-- ACTIVITY --
Lines with "συναντήσεις": copy each one from the listing below.

-- SOURCE MATERIAL --
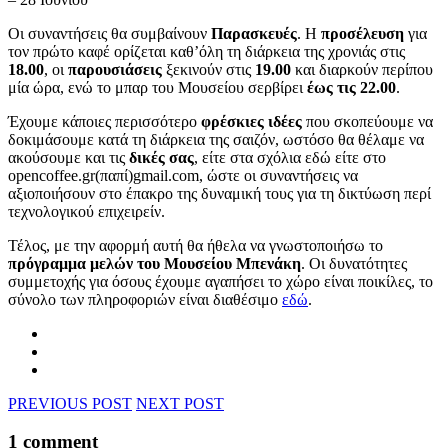
Οι συναντήσεις θα συμβαίνουν
Παρασκευές
. Η
προσέλευση
για
τον πρώτο καφέ ορίζεται καθ’όλη τη διάρκεια της χρονιάς στις
18.00
, οι
παρουσιάσεις
ξεκινούν στις
19.00
και διαρκούν περίπου
μία ώρα, ενώ το μπαρ του Μουσείου σερβίρει
έως τις 22.00
.
Έχουμε κάποιες περισσότερο
φρέσκιες ιδέες
που σκοπεύουμε να
δοκιμάσουμε κατά τη διάρκεια της σαιζόν, ωστόσο θα θέλαμε να
ακούσουμε και τις
δικές σας
, είτε στα σχόλια εδώ είτε στο
opencoffee.gr(παπί)gmail.com, ώστε οι συναντήσεις να
αξιοποιήσουν στο έπακρο της δυναμική τους για τη δικτύωση περί
τεχνολογικού επιχειρείν.
Τέλος, με την αφορμή αυτή θα ήθελα να γνωστοποιήσω το
πρόγραμμα μελών του Μουσείου Μπενάκη
. Οι δυνατότητες
συμμετοχής για όσους έχουμε αγαπήσει το χώρο είναι ποικίλες, το
σύνολο των πληροφοριών είναι διαθέσιμο
εδώ
.
PREVIOUS POST
NEXT POST
1 comment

-- EXPECTED ANSWER --
Οι συναντήσεις θα συμβαίνουν
opencoffee.gr(παπί)gmail.com, ώστε οι συναντήσεις να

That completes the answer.